Records to use: Begin
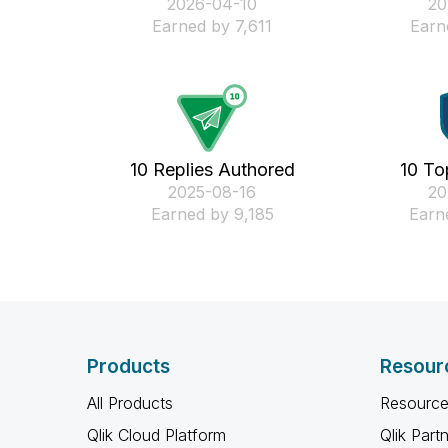
‎2026-04-10
‎2
Earned by 7,611
Earn
10 Replies Authored
10 To
‎2025-08-16
‎2
Earned by 9,185
Earn
Products
Resour
All Products
Resource
Qlik Cloud Platform
Qlik Part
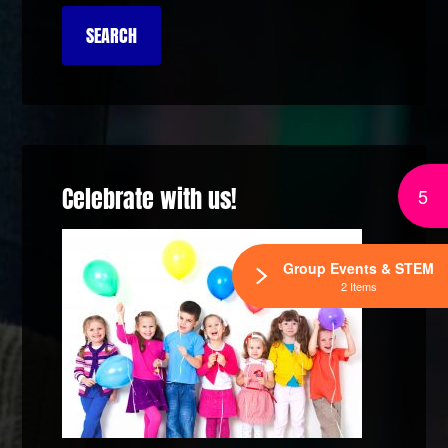
Celebrate with us!
5
Group Events & STEM
2 Items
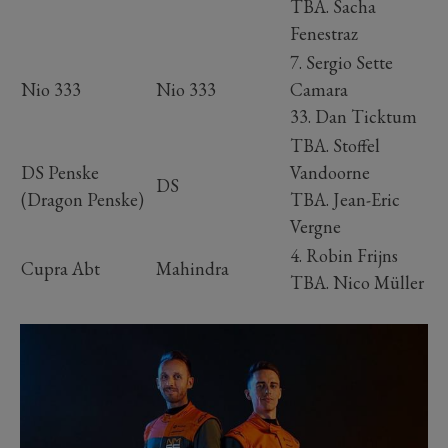
TBA. Sacha
Fenestraz
7. Sergio Sette
Nio 333
Nio 333
Camara
33. Dan Ticktum
TBA. Stoffel
DS Penske
Vandoorne
DS
(Dragon Penske)
TBA. Jean-Eric
Vergne
4. Robin Frijns
Cupra Abt
Mahindra
TBA. Nico Müller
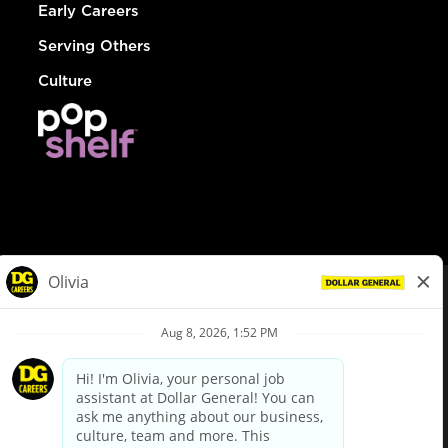
Early Careers
Serving Others
Culture
© Dollar General 2026
To view the LA County Fair Chance Ordinance, click
here
dollargeneral.com
|
Privacy Policy
|
Terms & Conditions
|
Your Privacy Choices
California Employee and Third Party Privacy Policy
|
California
Applicant Privacy Notice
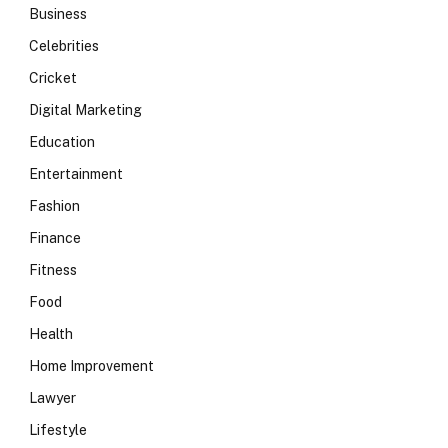
Business
Celebrities
Cricket
Digital Marketing
Education
Entertainment
Fashion
Finance
Fitness
Food
Health
Home Improvement
Lawyer
Lifestyle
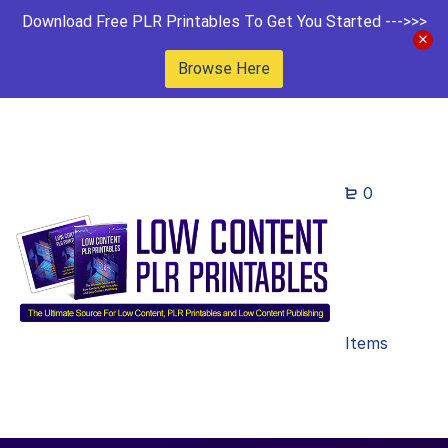
Download Free PLR Printables To Get You Started --->>>
Browse Here
0
Items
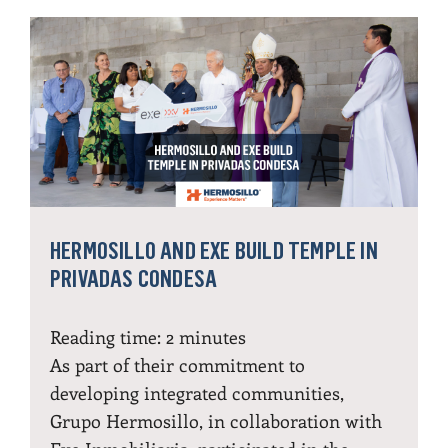
HERMOSILLO AND EXE BUILD TEMPLE IN
PRIVADAS CONDESA
Reading time:
2
minutes
As part of their commitment to
developing integrated communities,
Grupo Hermosillo, in collaboration with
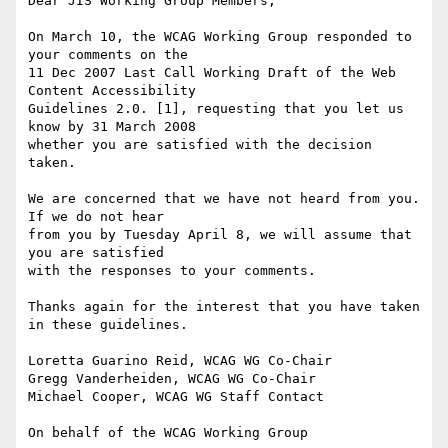
Dear JIS Working Group Members,

On March 10, the WCAG Working Group responded to 
your comments on the

11 Dec 2007 Last Call Working Draft of the Web 
Content Accessibility

Guidelines 2.0. [1], requesting that you let us 
know by 31 March 2008

whether you are satisfied with the decision 
taken.

We are concerned that we have not heard from you. 
If we do not hear

from you by Tuesday April 8, we will assume that 
you are satisfied

with the responses to your comments.

Thanks again for the interest that you have taken 
in these guidelines.

Loretta Guarino Reid, WCAG WG Co-Chair

Gregg Vanderheiden, WCAG WG Co-Chair

Michael Cooper, WCAG WG Staff Contact

On behalf of the WCAG Working Group
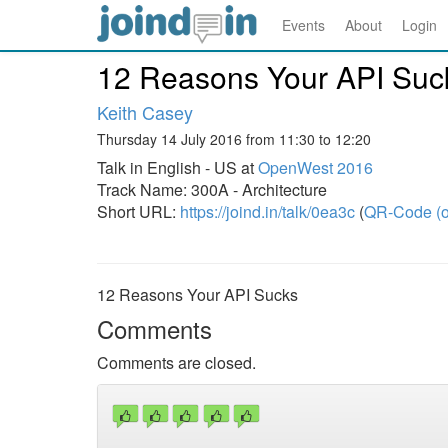
Events
About
Login
12 Reasons Your API Suc
Keith Casey
Thursday 14 July 2016 from 11:30 to 12:20
Talk in English - US at
OpenWest 2016
Track Name: 300A - Architecture
Short URL:
https://joind.in/talk/0ea3c
(
QR-Code (o
12 Reasons Your API Sucks
Comments
Comments are closed.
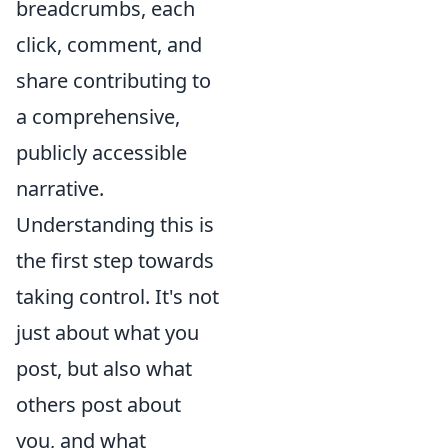
breadcrumbs, each
click, comment, and
share contributing to
a comprehensive,
publicly accessible
narrative.
Understanding this is
the first step towards
taking control. It's not
just about what you
post, but also what
others post about
you, and what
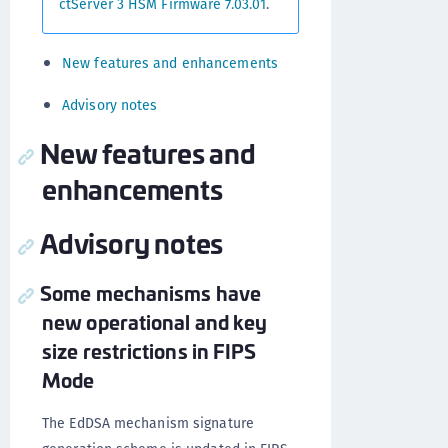
ctServer 3 HSM Firmware 7.03.01
.
New features and enhancements
Advisory notes
New features and
enhancements
Advisory notes
Some mechanisms have
new operational and key
size restrictions in FIPS
Mode
The EdDSA mechanism signature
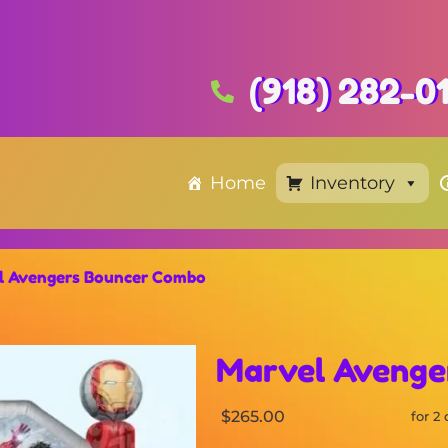
(918) 282-0
Home
Inventory
l Avengers Bouncer Combo
Marvel Avenge
$265.00
for 2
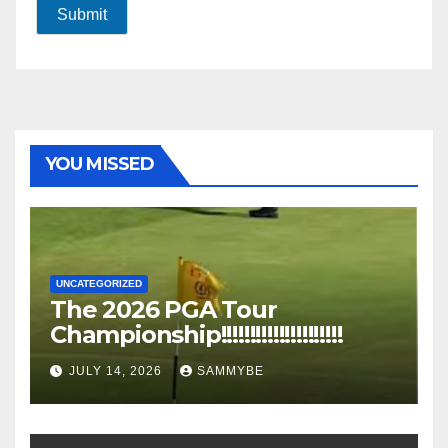
Submit
YOU MISSED
UNCATEGORIZED
The 2026 PGA Tour
Championship!!!!!!!!!!!!!!!!!!!!!
JULY 14, 2026
SAMMYBE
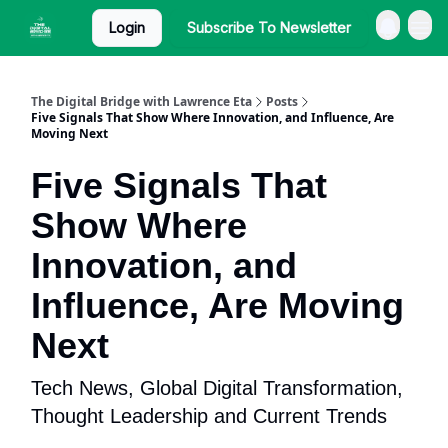
Login
Subscribe To Newsletter
The Digital Bridge with Lawrence Eta
Posts
Five Signals That Show Where Innovation, and Influence, Are
Moving Next
Five Signals That
Show Where
Innovation, and
Influence, Are Moving
Next
Tech News, Global Digital Transformation,
Thought Leadership and Current Trends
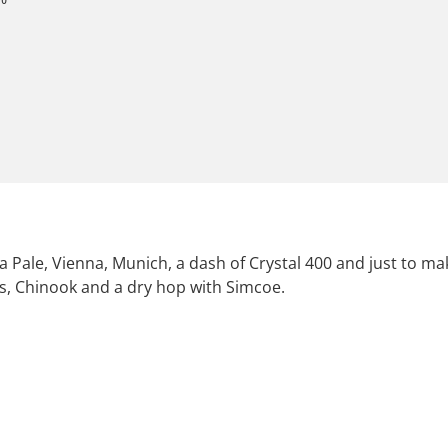
a Pale, Vienna, Munich, a dash of Crystal 400 and just to m
bus, Chinook and a dry hop with Simcoe.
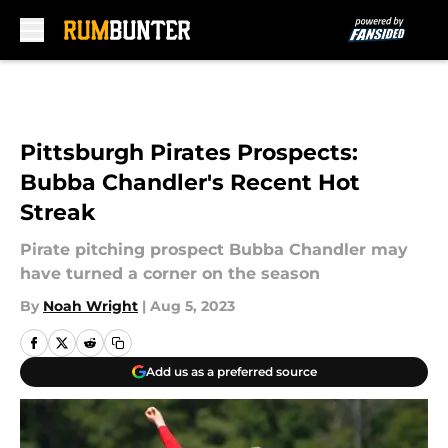
Skip to main content
Pittsburgh Pirates Prospects:
Bubba Chandler's Recent Hot
Streak
Pirate pitching prospect Bubba Chandler may
have turned a corner on the season
By
Noah Wright
|
Aug 5, 2023
Add us as a preferred source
Records to use: End
- Task brief
Your answer must be a verbatim copy of the entries above, with no images included.

- Answer box
‎2026-04-10
‎2
Earned by 7,611
Earn
10 Replies Authored
10 To
‎2025-08-16
‎2
Earned by 9,185
Earn
Products
Resour
All Products
Resource
Qlik Cloud Platform
Qlik Part
Celebrate with us!
5
Group Events & STEM
2 Items
TBA. Sacha
Fenestraz
7. Sergio Sette
Nio 333
Nio 333
Camara
33. Dan Ticktum
TBA. Stoffel
DS Penske
Vandoorne
DS
(Dragon Penske)
TBA. Jean-Eric
Vergne
4. Robin Frijns
Cupra Abt
Mahindra
TBA. Nico Müller
Early Careers
Serving Others
Culture
© Dollar General 2026
To view the LA County Fair Chance Ordinance, click
here
dollargeneral.com
|
Privacy Policy
|
Terms & Conditions
|
Your Privacy Choices
California Employee and Third Party Privacy Policy
|
California
Applicant Privacy Notice
Business
Celebrities
Cricket
Digital Marketing
Education
Entertainment
Fashion
Finance
Fitness
Food
Health
Home Improvement
Lawyer
Lifestyle
Download Free PLR Printables To Get You Started --->>>
Browse Here
0
Items
HERMOSILLO AND EXE BUILD TEMPLE IN
PRIVADAS CONDESA
Reading time:
2
minutes
As part of their commitment to
developing integrated communities,
Grupo Hermosillo, in collaboration with
Dear JIS Working Group Members,

On March 10, the WCAG Working Group responded to 
your comments on the

11 Dec 2007 Last Call Working Draft of the Web 
Content Accessibility

Guidelines 2.0. [1], requesting that you let us 
know by 31 March 2008

whether you are satisfied with the decision 
taken.

We are concerned that we have not heard from you. 
If we do not hear

from you by Tuesday April 8, we will assume that 
you are satisfied

with the responses to your comments.

Thanks again for the interest that you have taken 
in these guidelines.

Loretta Guarino Reid, WCAG WG Co-Chair

Gregg Vanderheiden, WCAG WG Co-Chair

Michael Cooper, WCAG WG Staff Contact

On behalf of the WCAG Working Group
Events
About
Login
12 Reasons Your API Suc
Keith Casey
Thursday 14 July 2016 from 11:30 to 12:20
Talk in English - US at
OpenWest 2016
Track Name: 300A - Architecture
Short URL:
https://joind.in/talk/0ea3c
(
QR-Code (o
12 Reasons Your API Sucks
Comments
Comments are closed.
breadcrumbs, each
click, comment, and
share contributing to
a comprehensive,
publicly accessible
narrative.
Understanding this is
the first step towards
taking control. It's not
just about what you
post, but also what
others post about
you, and what
ctServer 3 HSM Firmware 7.03.01
.
New features and enhancements
Advisory notes
New features and
enhancements
Advisory notes
Some mechanisms have
new operational and key
size restrictions in FIPS
Mode
The EdDSA mechanism signature
(918) 282-0
Home
Inventory
l Avengers Bouncer Combo
Marvel Avenge
$265.00
for 2
Submit
YOU MISSED
UNCATEGORIZED
The 2026 PGA Tour
Championship!!!!!!!!!!!!!!!!!!!!!
JULY 14, 2026
SAMMYBE
Login
Subscribe To Newsletter
The Digital Bridge with Lawrence Eta
Posts
Five Signals That Show Where Innovation, and Influence, Are
Moving Next
Five Signals That
Show Where
Innovation, and
Influence, Are Moving
Next
Tech News, Global Digital Transformation,
Thought Leadership and Current Trends
a Pale, Vienna, Munich, a dash of Crystal 400 and just to m
bus, Chinook and a dry hop with Simcoe.
Skip to main content
Pittsburgh Pirates Prospects:
Bubba Chandler's Recent Hot
Streak
Pirate pitching prospect Bubba Chandler may
have turned a corner on the season
By
Noah Wright
|
Aug 5, 2023
Add us as a preferred source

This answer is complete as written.